69      En outre, il importe de rappeler que le même législateur n’a pas estimé que l’impossibilité matérielle de procéder à l’exécution de la décision de transfert devait être regardée comme étant de nature à justifier l’interruption ou la suspension du délai de transfert énoncé à l’article 29, paragraphe 1, du règlement Dublin III [voir, en ce sens, arrêt du 22 septembre 2022, Bundesrepublik Deutschland (Suspension administrative de la décision de transfert), C‑245/21 et C‑248/21, EU:C:2022:709, point 65 ainsi que jurisprudence citée].

70      La Cour a, de ce fait, jugé que le délai de transfert prévu à cette disposition devait être appliqué dans des situations où le transfert de la personne concernée était impossible [voir, en ce sens, arrêts du 16 février 2017, C. K. e.a., C‑578/16 PPU, EU:C:2017:127, point 89 ; du 31 mars 2022, Bundesamt für Fremdenwesen und Asyl e.a. (Placement d’un demandeur d’asile dans un hôpital psychiatrique), C‑231/21, EU:C:2022:237, point 62, ainsi que du 22 septembre 2022, Bundesrepublik Deutschland (Suspension administrative de la décision de transfert), C‑245/21 et C‑248/21, EU:C:2022:709, point 70].

71      Dans ces conditions, la circonstance que la personne concernée ait, durant sa fuite, introduit une nouvelle demande de protection internationale dans un État membre autre que l’État membre requérant ou qu’une nouvelle requête aux fins de reprise en charge ait été acceptée à la suite de l’introduction d’une telle demande n’est pas de nature, en l’absence de règle prévue à cette fin par le règlement Dublin III, à justifier l’interruption ou la prolongation d’un des délais impératifs prévus à l’article 29 de ce règlement.

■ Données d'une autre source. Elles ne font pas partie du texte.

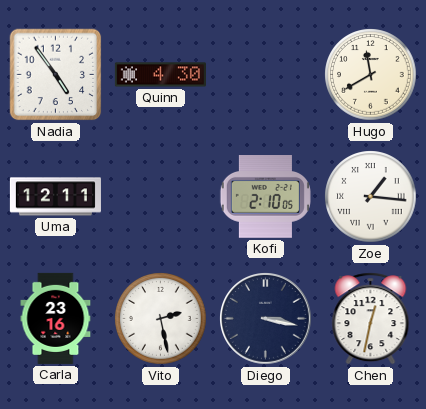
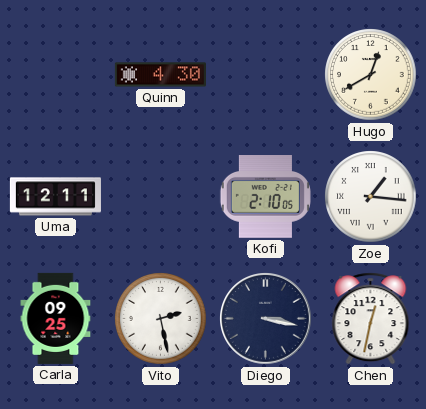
Nadia: 4:54 -> none
Hugo: 11:40 -> 12:40
Carla: 23:16 -> 09:25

Une telle circonstance n’implique d’ailleurs aucunement que ladite personne reste durablement hors du territoire du premier État membre requérant et empêche ainsi celui-ci de procéder au transfert, comme l’illustrent les faits en cause au principal dans les affaires C‑323/21 et C‑324/21.

72      Il s’ensuit que, lorsque le délai de transfert résultant de l’acceptation d’une requête aux fins de reprise en charge formulée par un État membre requérant a expiré, la responsabilité d’examiner la demande de protection internationale est transférée, conformément à l’article 29, paragraphe 2, du règlement Dublin III, à cet État membre requérant, même si une nouvelle demande de protection internationale a, entretemps, été introduite dans un autre État membre ou si une nouvelle requête aux fins de reprise en charge a été acceptée à la suite de l’introduction d’une telle demande.

73      En troisième lieu, un transfert de la responsabilité d’examiner la demande de protection internationale introduite par un ressortissant d’un pays tiers, découlant de l’application des articles 23 ou 29 du règlement Dublin III, doit être dûment pris en compte par l’ensemble des États membres lors de la mise en œuvre d’éventuelles procédures de reprise en charge visant ce demandeur.

74      Il en découle, premièrement, que, dans la mesure où l’article 20, paragraphe 5, du règlement Dublin III ne s’applique, ainsi qu’il ressort du point 50 du présent arrêt, que lorsque l’État membre responsable de l’examen d’une demande de protection internationale n’a pas encore été déterminé, une requête aux fins de reprise en charge ne saurait être valablement adressée, conformément aux articles 18 et 23 de ce règlement, à l’État membre dans lequel un ressortissant d’un pays tiers a introduit sa première demande de protection internationale après que la responsabilité d’examiner cette demande a été transférée à un autre État membre. Dans un tel cas, c’est à ce dernier État membre que doit être adressée une éventuelle requête aux fins de reprise en charge.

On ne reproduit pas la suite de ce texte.